Rivals ranked Stanford’s recruiting class 22nd, but, given their recruiting constraints, you could argue it was the best class in the country. Nick Saban will jettison upperclassmen to cram in all the four and five-star talent he signed, but he doesn’t have to ensure all those kids could get into Stanford.
Using their increased profile, Stanford has recruited nationally, targeting the few elite prospects with academic pursuits beyond eligibility. They landed six of Rivals’ Top 250 recruits, most notably top-100 Georgia linebacker James Vaughters. That number would have been higher had Harbaugh not left.
Being able to read at a collegiate level does not adversely effect college football performance. Toby Gerhart and Andrew Luck are the last two Heisman runners up. Both were high-school valedictorians.
Stanford has brought in Top 25 classes the past three signing days. The question is whether the Cardinal’s strategy is sustainable. Harbaugh, by all accounts, was an animal as a recruiter. David Shaw will start in a better position, but without Harbaugh’s energy and “character and cruelty” shtick it’s unlikely the quantity and quality of recruits will be the same.
Even with Harbaugh’s vitality, Luck was pivotal. Stanford has no margin for error. They need their top prospects to pan out or exceed expectations every time to compete on a national level.
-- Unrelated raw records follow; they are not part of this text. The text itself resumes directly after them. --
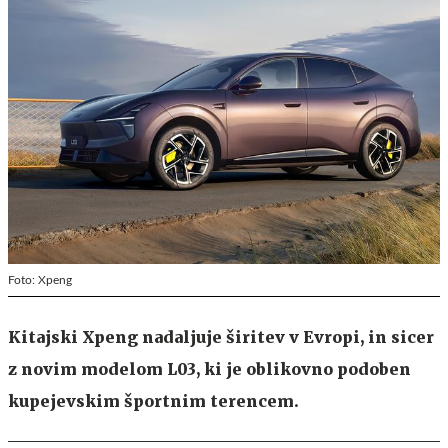
Foto: Xpeng
Kitajski Xpeng nadaljuje širitev v Evropi, in sicer
z novim modelom L03, ki je oblikovno podoben
kupejevskim športnim terencem.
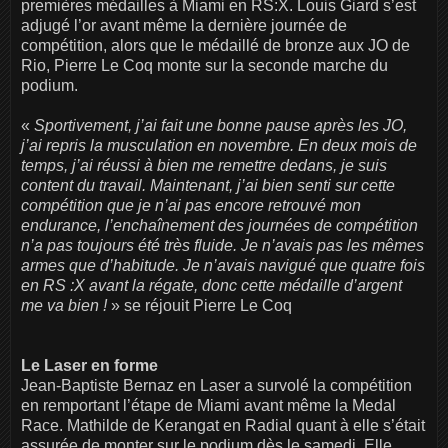
premières médailles à Miami en RS:X. Louis Giard s’est
adjugé l’or avant même la dernière journée de
compétition, alors que le médaillé de bronze aux JO de
Rio, Pierre Le Coq monte sur la seconde marche du
podium.
«
Sportivement, j’ai fait une bonne pause après les JO,
j’ai repris la musculation en novembre. En deux mois de
temps, j’ai réussi à bien me remettre dedans, je suis
content du travail. Maintenant, j’ai bien senti sur cette
compétition que je n’ai pas encore retrouvé mon
endurance, l’enchaînement des journées de compétition
n’a pas toujours été très fluide. Je n’avais pas les mêmes
armes que d’habitude. Je n’avais navigué que quatre fois
en RS :X avant la régate, donc cette médaille d’argent
me va bien !
» se réjouit Pierre Le Coq
Le Laser en forme
Jean-Baptiste Bernaz en Laser a survolé la compétition
en remportant l’étape de Miami avant même la Medal
Race. Mathilde de Kerangat en Radial quant à elle s’était
assurée de monter sur le podium dès le samedi. Elle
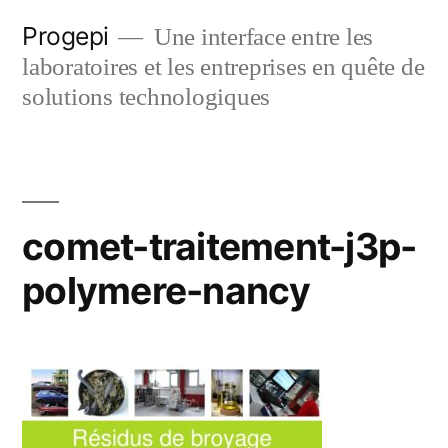
Skip
Progepi
Une interface entre les
to
laboratoires et les entreprises en quête de
content
solutions technologiques
comet-traitement-j3p-
polymere-nancy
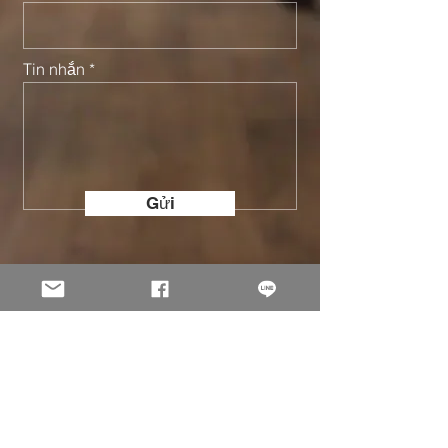
Tin nhắn
Gửi
© 2002 -
2026
Holo Solution Inc. All Rights Reserved.
All original content on this site is the property of Holo
Solution. Product samples shown are for craftsmanship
If Luck was merely an average Pac-10 quarterback, Stanford would still be butting up against a 7-8 win ceiling. Harbaugh isn’t the hottest coaching commodity in the NFL.
Stanford efforts are commendable, but unless they bring in Andrew Luck every four years, 12-1 will be an exception to a more reasonable norm. Relying on players that could attend the school without football won’t have the Cardinal beating Cal every year, but they will have the moral high-ground to taunt the bears for relying on JUCO kids.